Since the beginning of the pandemic, we (the medical community) have wondered why some people get very sick from the virus and others do not. W assumed that there must be subtle genetic differences that account for this. Now there is evidence that that is the case. Here is a summary of a study in Nature published in The Washington Post.
Gene variant may be why some test positive for virus with no covid symptoms
Scientists found a common version of an immunity gene that seems to help some people clear the coronavirus faster
“Looking at resistance allows us to basically understand how we can clear an infection,” said Samira Asgari, an assistant professor of genetics and genomic sciences at the Icahn School of Medicine at Mount Sinai who was not involved in the study.
To figure out how some people manage to fend off covid symptoms, researchers turned to human leukocyte antigen (HLA) genes, which play a critical role in our body’s ability to recognize and fight pathogens. These genetic warriors are “the most medically important region of the genome,” said Jill Hollenbach, a professor in the departments of neurology and epidemiology at the University of California at San Francisco.
For their study, published Wednesday in Nature, Hollenbach and her team enrolled 29,947 volunteer bone marrow donors, because high-quality genetic data was already available for this group. They asked volunteers to use their smartphones daily to track their own coronavirus infections and resulting symptoms, including a runny nose, a scratchy throat, fever or chills. Participants were also asked to record if they had taken a coronavirus test each week, and note monthly whether they had been hospitalized.
During the nine-month study period, 1,428 unvaccinated individuals reported a positive coronavirus test, and 136 of them had no symptoms. Among the asymptomatic participants, 20 percent carried a common HLA variant called HLA-B*15:01. People carrying two copies of this variant — one passed down from each parent — were more than eight times more likely to remain asymptomatic than those carrying other HLA variants.

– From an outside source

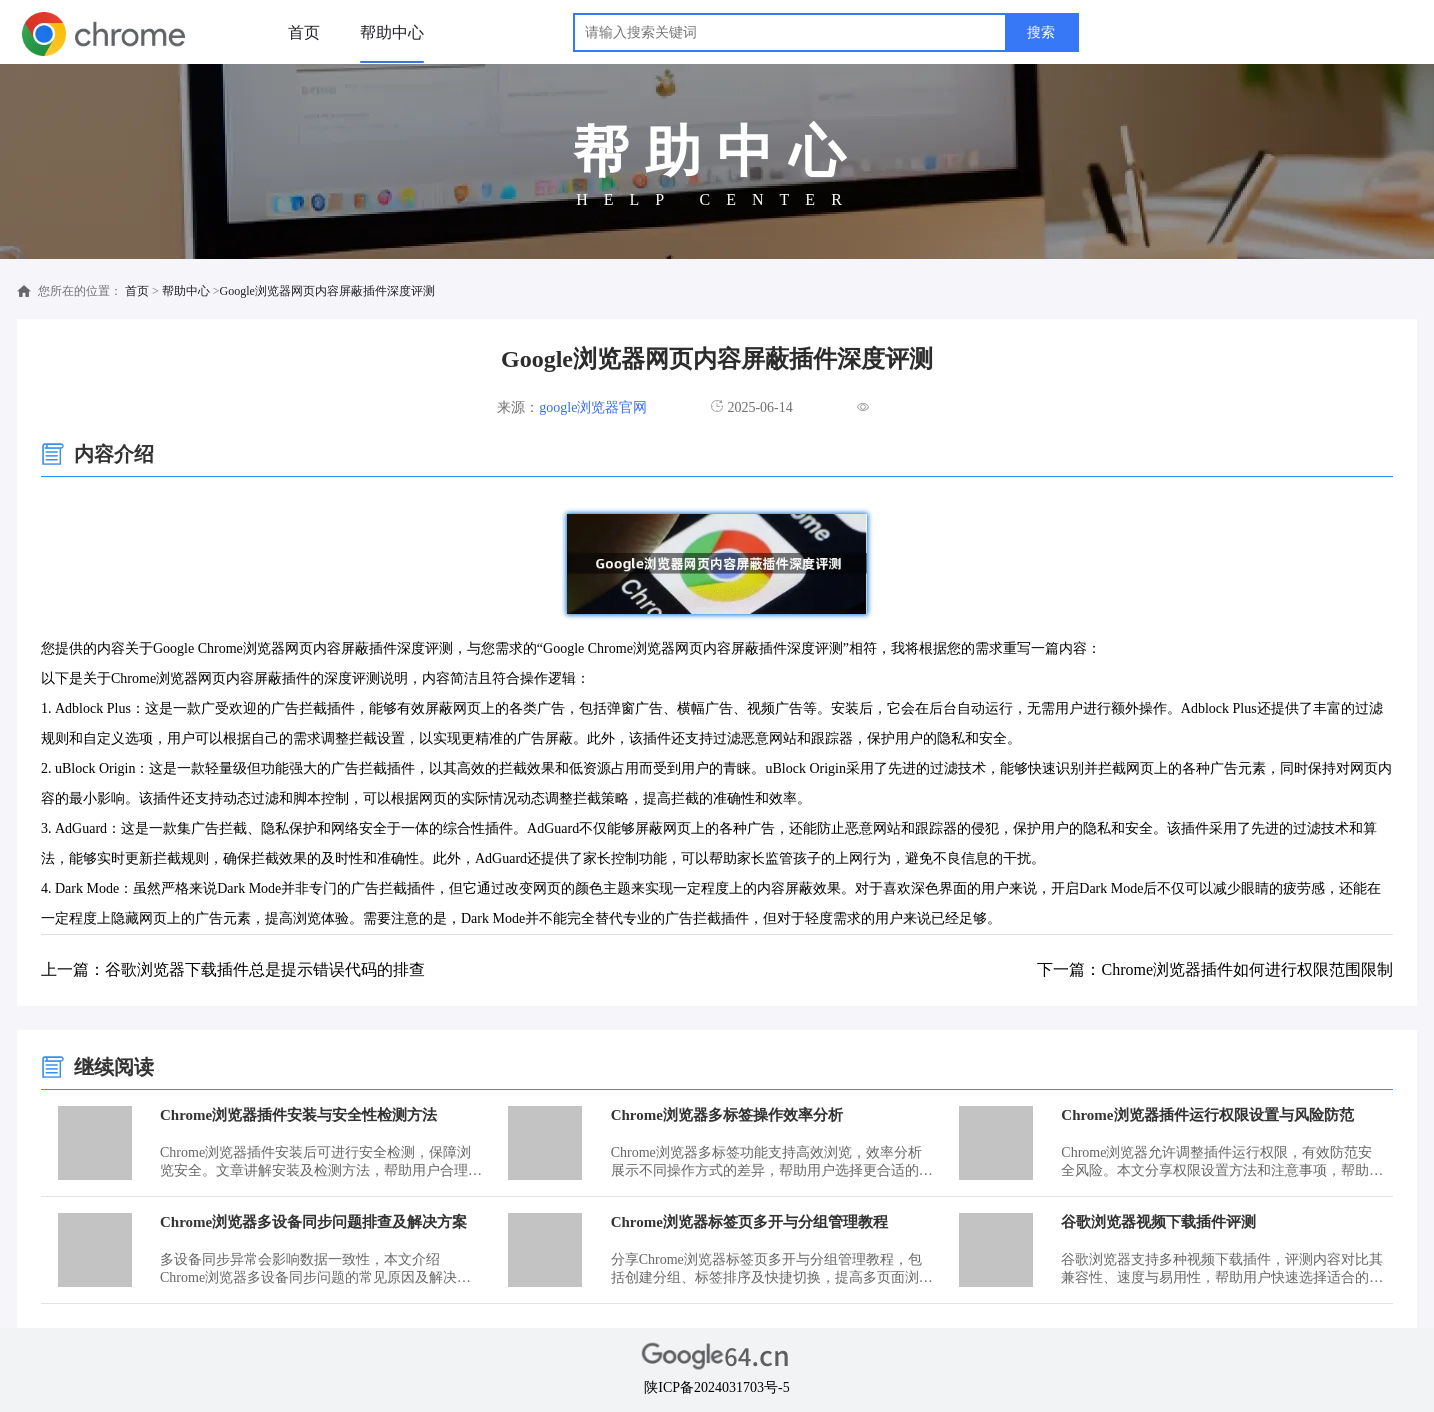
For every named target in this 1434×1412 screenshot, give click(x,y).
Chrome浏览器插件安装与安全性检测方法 (298, 1115)
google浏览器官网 (593, 407)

The researchers also used the volunteers’ data to model whether nongenetic factors affected the volunteers’ chances of having an asymptomatic infection.
“There’s so many things that make you more likely to have a severe disease, like various comorbidities and weight and age and sex,” said Hollenbach. “In this case, none of those things seem to be important, particularly in having an asymptomatic outcome — it seems to be mostly driven by genetics.”
To better understand the role of genetics in asymptomatic cases, the researchers looked at samples from people who carry HLA-B*15:01 that were collected before the coronavirus pandemic. They found that these people harbored immune cells called T cells that reacted to proteins shared by SARS-CoV-2 and other seasonal coronaviruses. This suggests carriers exposed to seasonal cold viruses may have developed preexisting immunity to covid.
Although the results may explain why some asymptomatic infections occur, the study was limited to genetic data that already existed from prior work. Also, the study group was quite homogenous, with all participants self-identifying as White and 81 percent self-identifying as female.
“In terms of diversity, we cannot expand these results to all populations because we know, based on epidemiological reports, covid symptoms vary across populations,” said Asgari.
Despite the limitations, the work is an important step in understanding why asymptomatic infections occur, which may have implications for public health, vaccine design and therapeutic development, the researchers said.
“As we’ve all learned, preventing covid infection has proven to be more difficult than we thought it was going to be,” said Hollenbach. “If we could design a vaccine that maybe doesn’t stop you from getting infected but can handle the infection so readily that you don’t have any symptoms, I’d personally be very happy with that.”